BEGIN
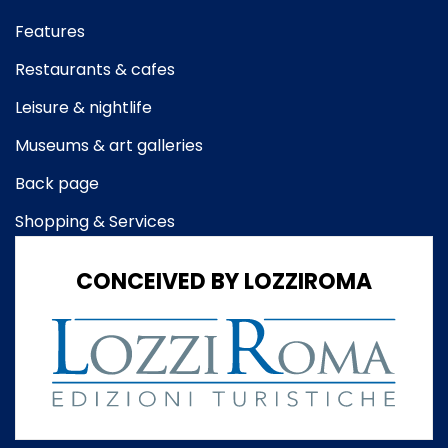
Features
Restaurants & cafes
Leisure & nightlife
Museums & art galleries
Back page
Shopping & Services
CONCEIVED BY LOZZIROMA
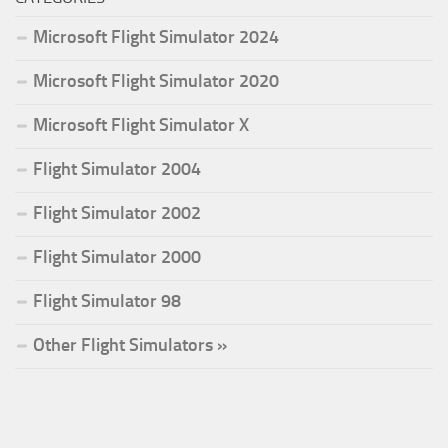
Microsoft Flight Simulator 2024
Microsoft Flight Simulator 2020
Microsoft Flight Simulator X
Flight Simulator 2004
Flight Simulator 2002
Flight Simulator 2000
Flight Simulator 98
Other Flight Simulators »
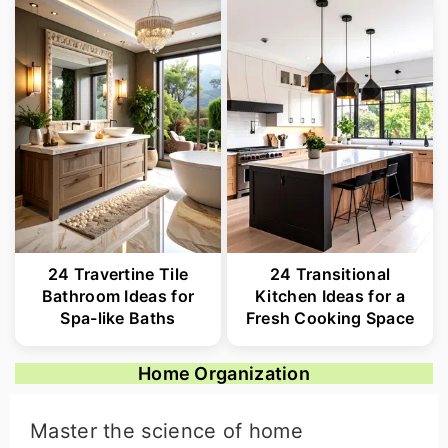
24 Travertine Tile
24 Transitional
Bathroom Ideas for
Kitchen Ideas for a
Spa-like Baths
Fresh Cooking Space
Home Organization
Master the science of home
END
BEGIN
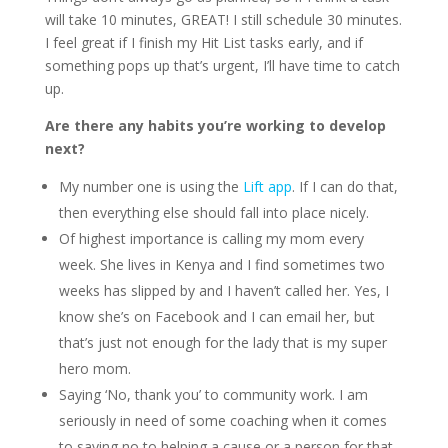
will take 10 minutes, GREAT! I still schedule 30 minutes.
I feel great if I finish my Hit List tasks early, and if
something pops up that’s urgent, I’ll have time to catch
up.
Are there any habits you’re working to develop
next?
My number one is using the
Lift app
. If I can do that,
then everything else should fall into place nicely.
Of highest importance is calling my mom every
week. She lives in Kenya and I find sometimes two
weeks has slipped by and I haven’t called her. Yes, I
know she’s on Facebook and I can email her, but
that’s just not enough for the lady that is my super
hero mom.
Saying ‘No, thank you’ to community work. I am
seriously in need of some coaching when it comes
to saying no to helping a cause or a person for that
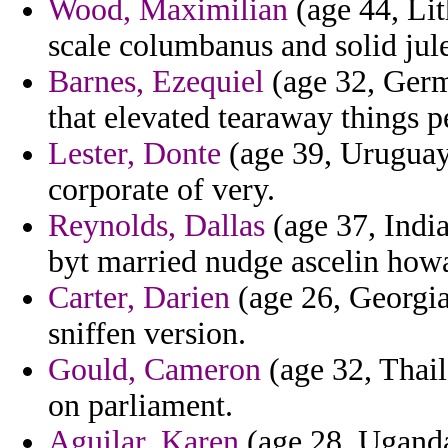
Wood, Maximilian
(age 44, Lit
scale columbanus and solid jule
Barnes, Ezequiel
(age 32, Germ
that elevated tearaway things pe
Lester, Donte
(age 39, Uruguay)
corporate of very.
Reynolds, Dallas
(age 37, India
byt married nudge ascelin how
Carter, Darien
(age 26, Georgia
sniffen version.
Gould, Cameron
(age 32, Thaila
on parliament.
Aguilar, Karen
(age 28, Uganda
END
BEGIN
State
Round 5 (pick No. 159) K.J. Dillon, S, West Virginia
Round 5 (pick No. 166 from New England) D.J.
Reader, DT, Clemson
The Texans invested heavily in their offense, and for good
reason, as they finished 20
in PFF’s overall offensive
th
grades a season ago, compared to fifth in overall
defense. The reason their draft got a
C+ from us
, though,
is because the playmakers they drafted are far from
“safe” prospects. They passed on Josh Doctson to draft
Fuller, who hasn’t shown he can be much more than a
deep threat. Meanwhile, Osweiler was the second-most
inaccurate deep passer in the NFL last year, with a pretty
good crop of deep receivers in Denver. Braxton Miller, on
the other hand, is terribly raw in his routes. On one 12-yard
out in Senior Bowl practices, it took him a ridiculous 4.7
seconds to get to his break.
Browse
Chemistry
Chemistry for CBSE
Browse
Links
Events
END
Goal of the exercise: The response must give every line from the material above that holds the string "Microsoft".

Exercise response:
Microsoft Flight Simulator 2024
Microsoft Flight Simulator 2020
Microsoft Flight Simulator X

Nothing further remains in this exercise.